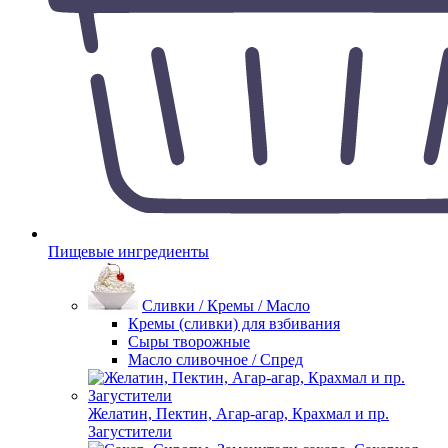
Пищевые ингредиенты
Сливки / Кремы / Масло
Кремы (сливки) для взбивания
Сыры творожные
Масло сливочное / Спред
Желатин, Пектин, Агар-агар, Крахмал и пр.
Загустители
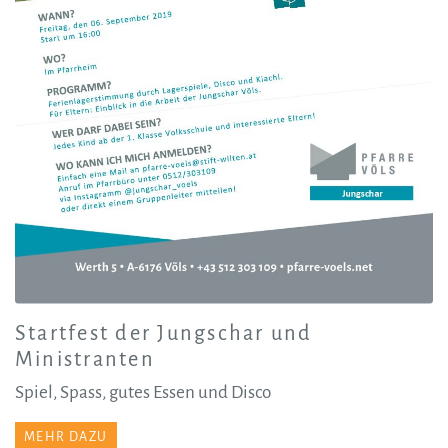
Startfest der Jungschar und
Ministranten
Spiel, Spass, gutes Essen und Disco
MEHR DAZU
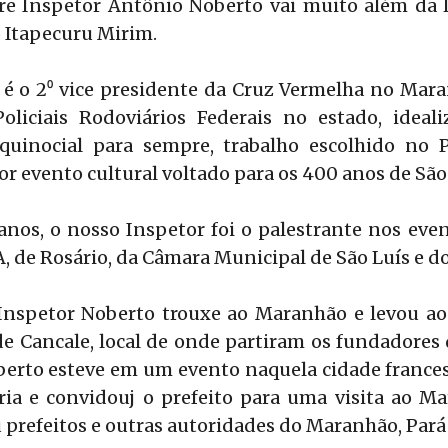
tre Inspetor Antônio Noberto vai muito além da 
o Itapecuru Mirim.
 é o 2⁰ vice presidente da Cruz Vermelha no Mara
oliciais Rodoviários Federais no estado, ideal
Equinocial para sempre, trabalho escolhido no
 evento cultural voltado para os 400 anos de São 
anos, o nosso Inspetor foi o palestrante nos eve
A, de Rosário, da Câmara Municipal de São Luís e d
Inspetor Noberto trouxe ao Maranhão e levou ao
de Cancale, local de onde partiram os fundadores 
berto esteve em um evento naquela cidade france
ria e convidouj o prefeito para uma visita ao M
refeitos e outras autoridades do Maranhão, Pará 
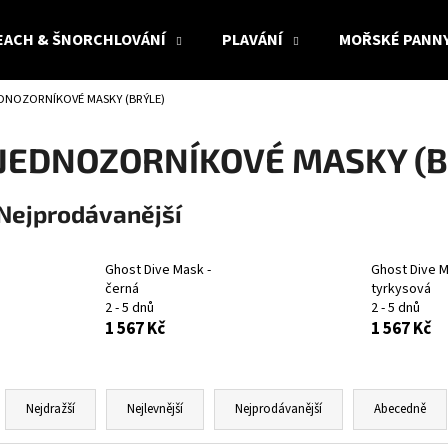
EACH & ŠNORCHLOVÁNÍ
PLAVÁNÍ
MOŘSKÉ PANN
DNOZORNÍKOVÉ MASKY (BRÝLE)
Co potřebujete najít?
JEDNOZORNÍKOVÉ MASKY (B
HLEDAT
Nejprodávanější
Ghost Dive Mask -
Ghost Dive M
Doporučujeme
černá
tyrkysová
2 - 5 dnů
2 - 5 dnů
1 567 Kč
1 567 Kč
Ř
a
Nejdražší
Nejlevnější
Nejprodávanější
Abecedně
z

○ ○ ○

# WHAT THE EXERCISE ASKS
Copy out exactly the lines that run from the line containing "evento cultural voltado" through the last line of the material, and nothing more; omit the pictures.

# PROBLEM SOLUTION
 evento cultural voltado para os 400 anos de São 
anos, o nosso Inspetor foi o palestrante nos eve
A, de Rosário, da Câmara Municipal de São Luís e d
Inspetor Noberto trouxe ao Maranhão e levou ao
de Cancale, local de onde partiram os fundadores 
berto esteve em um evento naquela cidade france
ria e convidouj o prefeito para uma visita ao M
refeitos e outras autoridades do Maranhão, Pará 
EACH & ŠNORCHLOVÁNÍ
PLAVÁNÍ
MOŘSKÉ PANN
DNOZORNÍKOVÉ MASKY (BRÝLE)
Co potřebujete najít?
JEDNOZORNÍKOVÉ MASKY (B
HLEDAT
Nejprodávanější
Ghost Dive Mask -
Ghost Dive M
Doporučujeme
černá
tyrkysová
2 - 5 dnů
2 - 5 dnů
1 567 Kč
1 567 Kč
Ř
a
Nejdražší
Nejlevnější
Nejprodávanější
Abecedně
z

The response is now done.